Video Overview
To observe a chain fountain, a chain consisting of many linked spherical beads
is used.
The chain is placed inside a glass, filling it to the brim.
The end of the chain at the brim of the glass is pulled slightly away from the rim of the
glass and released.
The surprising thing that happens is that once the chain starts to flow out of the glass, the
beads of the chain first travel a height upward before they fall back
downward.
As the chain flows out of the glass, gravity pulls the part of the chain outside the glass
downward. The tension in the chain pulls the end of the chain that is inside the glass upward.

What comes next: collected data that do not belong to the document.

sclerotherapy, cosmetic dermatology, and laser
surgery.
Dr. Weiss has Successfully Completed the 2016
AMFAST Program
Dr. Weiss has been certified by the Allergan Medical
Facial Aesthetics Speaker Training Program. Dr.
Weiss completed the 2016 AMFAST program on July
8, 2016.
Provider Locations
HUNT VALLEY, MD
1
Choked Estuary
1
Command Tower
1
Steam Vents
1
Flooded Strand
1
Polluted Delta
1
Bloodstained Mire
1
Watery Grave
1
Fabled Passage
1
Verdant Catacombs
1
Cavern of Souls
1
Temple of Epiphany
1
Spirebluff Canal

If the only force that acts on a bead as it is leaving the glass is the tension in the chain
produced by gravity, the chain should only rise to the height of the rim of the glass. For the
chain to rise a significant distance above the rim of the glass, some force other than this
tension must act on the beads.
The first explanation for what the additional force on the beads might be was that a group of
consecutive beads would act like a thin rod. When the bead at the end of the rod was pulled
upward, the rod would rotate, pushing downward on the surface below the opposite end of the
rod to the end being pulled upward.
This explanation has however been shown to be incorrect. A chain made up of actual rods
rather than of spheres will produce a fountain in this way, but a chain of spheres will only
do so if the chain is resting on an uneven surface. The shape of an uneven surface that a
chain of spheres must initially rest on for it to produce a fountain includes the kinds of
shapes that would naturally exist at the top of a glass containing a chain of spheres that was
placed into a glass in an uncontrolled way that allowed the chain to become tangled.

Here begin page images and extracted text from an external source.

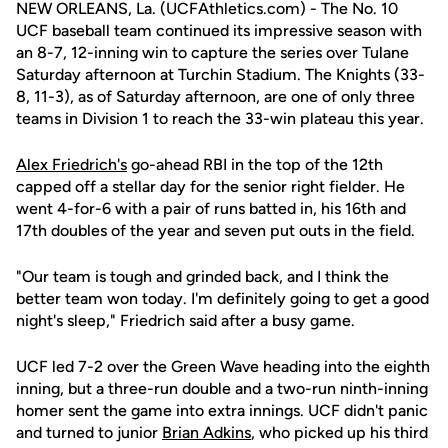
NEW ORLEANS, La. (UCFAthletics.com) - The No. 10
UCF baseball team continued its impressive season with
an 8-7, 12-inning win to capture the series over Tulane
Saturday afternoon at Turchin Stadium. The Knights (33-
8, 11-3), as of Saturday afternoon, are one of only three
teams in Division 1 to reach the 33-win plateau this year.
Alex Friedrich's
go-ahead RBI in the top of the 12th
capped off a stellar day for the senior right fielder. He
went 4-for-6 with a pair of runs batted in, his 16th and
17th doubles of the year and seven put outs in the field.
"Our team is tough and grinded back, and I think the
better team won today. I'm definitely going to get a good
night's sleep," Friedrich said after a busy game.
UCF led 7-2 over the Green Wave heading into the eighth
inning, but a three-run double and a two-run ninth-inning
homer sent the game into extra innings. UCF didn't panic
and turned to junior
Brian Adkins
, who picked up his third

Current models and experiments involving chain fountains are not able to explain why an
uneven surface enables a chain of spheres to produce a fountain.
The scientific method for understanding phenomena ideally involves trying to measure the
changes in some variable and comparing them to changes in a different variable that have been
given chosen values, and doing this while, as far as possible, keeping all other variables
constant. For the chain fountain phenomenon, it is not obvious what variables significantly
affect whether a chain does or does not produce a fountain. Are, for example, the following
variables significant?
- The size of the spheres
- The spacing distance between the spheres
- The material from which the spheres are made
- The total length of the chain
- The shape of the chain inside the glass
Each variable could be significant, and each variable could affect other variables. For
example, the shape of the chain inside the glass affects the shape of the surface at the top
of the glass.
Also, each variable could be insignificant alone, but a combination of variables could be
significant; perhaps neither just changing the size of the spheres nor just changing the
spacing distance between the spheres affects whether a fountain is produced, but changing
both the size of the spheres and the spacing distance between them does affect
whether a fountain is produced.
The chain fountain is a good example of how the scientific method needs to be used in subtle
ways to understand some phenomenon; while simple explanations may be incorrect, they might still be
able to help in finding better explanations.